◆ **What you are asked to do**: With the pictures left out, retype exactly the lines below starting at the line that contains "Model Number" and ending at the line that contains "DE L’ENTREPRISE".

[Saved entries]
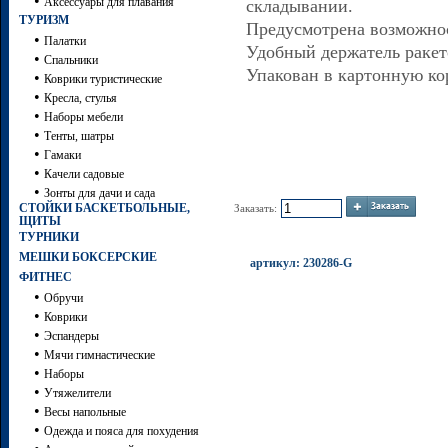
•
Аксессуары для плавания
складывании.
ТУРИЗМ
Предусмотрена возможно
•
Палатки
Удобный держатель ракет
•
Спальники
Упакован в картонную кор
•
Коврики туристические
•
Кресла, стулья
•
Наборы мебели
•
Тенты, шатры
•
Гамаки
•
Качели садовые
•
Зонты для дачи и сада
СТОЙКИ БАСКЕТБОЛЬНЫЕ,
Заказать:
ЩИТЫ
ТУРНИКИ
МЕШКИ БОКСЕРСКИЕ
артикул: 230286-G
ФИТНЕС
•
Обручи
•
Коврики
•
Эспандеры
•
Мячи гимнастические
•
Наборы
•
Утяжелители
•
Весы напольные
•
Одежда и пояса для похудения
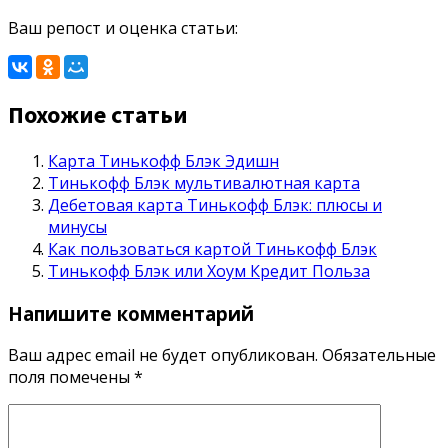
Ваш репост и оценка статьи:
Похожие статьи
Карта Тинькофф Блэк Эдишн
Тинькофф Блэк мультивалютная карта
Дебетовая карта Тинькофф Блэк: плюсы и
минусы
Как пользоваться картой Тинькофф Блэк
Тинькофф Блэк или Хоум Кредит Польза
Напишите комментарий
Ваш адрес email не будет опубликован.
Обязательные
поля помечены
*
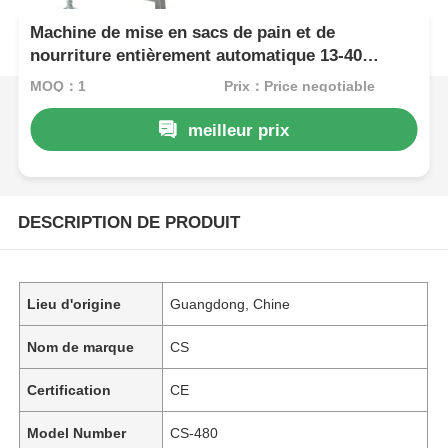
Machine de mise en sacs de pain et de
nourriture entièrement automatique 13-40
sacs/minute
MOQ：1
Prix：Price negotiable
meilleur prix
DESCRIPTION DE PRODUIT
Lieu d'origine
Guangdong, Chine
Nom de marque
CS
Certification
CE
Model Number
CS-480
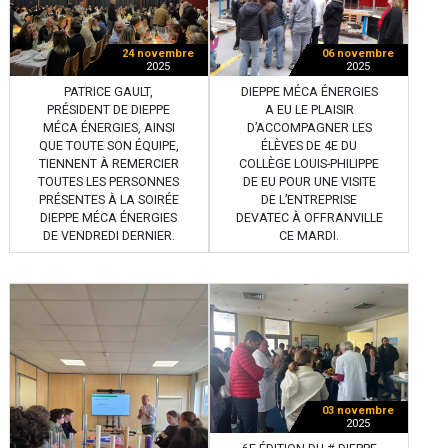
24 novembre
06 novembre
2025
2025
PATRICE GAULT,
DIEPPE MÉCA ÉNERGIES
PRÉSIDENT DE DIEPPE
A EU LE PLAISIR
MÉCA ÉNERGIES, AINSI
D’ACCOMPAGNER LES
QUE TOUTE SON ÉQUIPE,
ÉLÈVES DE 4E DU
TIENNENT À REMERCIER
COLLÈGE LOUIS-PHILIPPE
TOUTES LES PERSONNES
DE EU POUR UNE VISITE
PRÉSENTES À LA SOIRÉE
DE L’ENTREPRISE
DIEPPE MÉCA ÉNERGIES
DEVATEC À OFFRANVILLE
DE VENDREDI DERNIER.
CE MARDI.
03 novembre
2025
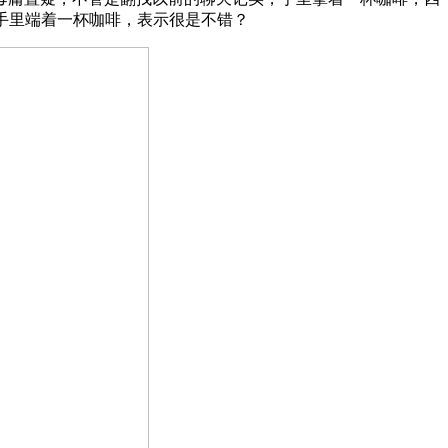
PT手里端着一杯咖啡，表示很是不错？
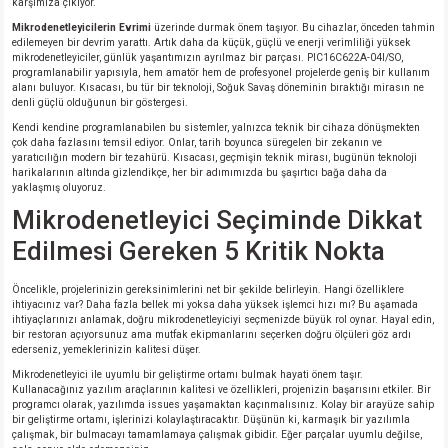
karşımıza çıkıyor.
si
ansatör
 Kılıf
Mikrodenetleyicilerin Evrimi
üzerinde durmak önem taşıyor. Bu cihazlar, önceden tahmin
edilemeyen bir devrim yarattı. Artık daha da küçük, güçlü ve enerji verimliliği yüksek
si
a Tipi Kondansatör
 Kılıf
mikrodenetleyiciler, günlük yaşantımızın ayrılmaz bir parçası. PIC16C622A-04I/SO,
programlanabilir yapısıyla, hem amatör hem de profesyonel projelerde geniş bir kullanım
alanı buluyor. Kısacası, bu tür bir teknoloji, Soğuk Savaş döneminin bıraktığı mirasın ne
denli güçlü olduğunun bir göstergesi.
risi
Tipi Kondansatör
 Kılıf
Kendi kendine programlanabilen bu sistemler, yalnızca teknik bir cihaza dönüşmekten
çok daha fazlasını temsil ediyor. Onlar, tarih boyunca süregelen bir zekanın ve
si
nsatör
 Kılıf
yaratıcılığın modern bir tezahürü. Kısacası, geçmişin teknik mirası, bugünün teknoloji
harikalarının altında gizlendikçe, her bir adımımızda bu şaşırtıcı bağa daha da
yaklaşmış oluyoruz.
si
r 1206 Kılıf
Kılıf
Mikrodenetleyici Seçiminde Dikkat
Edilmesi Gereken 5 Kritik Nokta
si
 402 Kılıf
Kılıf
Öncelikle, projelerinizin gereksinimlerini net bir şekilde belirleyin. Hangi özelliklere
isi
 603 Kılıf
Kılıf
ihtiyacınız var? Daha fazla bellek mi yoksa daha yüksek işlemci hızı mı? Bu aşamada
ihtiyaçlarınızı anlamak, doğru mikrodenetleyiciyi seçmenizde büyük rol oynar. Hayal edin,
bir restoran açıyorsunuz ama mutfak ekipmanlarını seçerken doğru ölçüleri göz ardı
si
 805 Kılıf
5W
ederseniz, yemeklerinizin kalitesi düşer.
Mikrodenetleyici ile uyumlu bir geliştirme ortamı bulmak hayati önem taşır.
Kullanacağınız yazılım araçlarının kalitesi ve özellikleri, projenizin başarısını etkiler. Bir
isi
nsatör
W
programcı olarak, yazılımda issues yaşamaktan kaçınmalısınız. Kolay bir arayüze sahip
bir geliştirme ortamı, işlerinizi kolaylaştıracaktır. Düşünün ki, karmaşık bir yazılımla
çalışmak, bir bulmacayı tamamlamaya çalışmak gibidir. Eğer parçalar uyumlu değilse,
si
atör
W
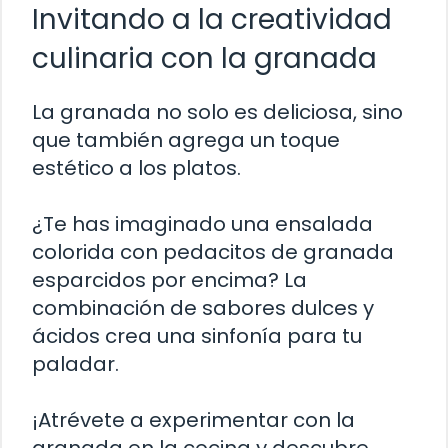
Invitando a la creatividad
culinaria con la granada
La granada no solo es deliciosa, sino
que también agrega un toque
estético a los platos.
¿Te has imaginado una ensalada
colorida con pedacitos de granada
esparcidos por encima? La
combinación de sabores dulces y
ácidos crea una sinfonía para tu
paladar.
¡Atrévete a experimentar con la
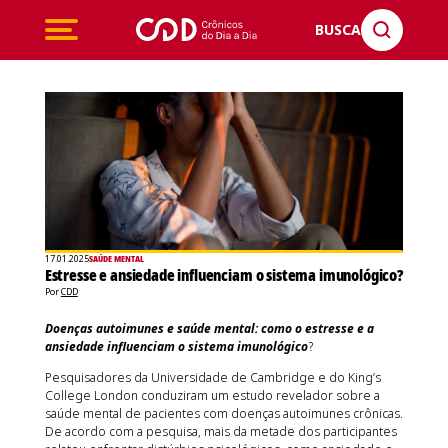
BUSCA
17.01.2025
SAÚDE MENTAL
Estresse e ansiedade influenciam o sistema imunológico?
Por
CDD
Doenças autoimunes e saúde mental: como o estresse e a
ansiedade influenciam o sistema imunológico
?
Pesquisadores da Universidade de Cambridge e do King’s
College London conduziram um estudo revelador sobre a
saúde mental de pacientes com doenças autoimunes crônicas.
De acordo com a pesquisa, mais da metade dos participantes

◆ **Result of this task**:
Model Number
CS-480
24 novembre
06 novembre
2025
2025
PATRICE GAULT,
DIEPPE MÉCA ÉNERGIES
PRÉSIDENT DE DIEPPE
A EU LE PLAISIR
MÉCA ÉNERGIES, AINSI
D’ACCOMPAGNER LES
QUE TOUTE SON ÉQUIPE,
ÉLÈVES DE 4E DU
TIENNENT À REMERCIER
COLLÈGE LOUIS-PHILIPPE
TOUTES LES PERSONNES
DE EU POUR UNE VISITE
PRÉSENTES À LA SOIRÉE
DE L’ENTREPRISE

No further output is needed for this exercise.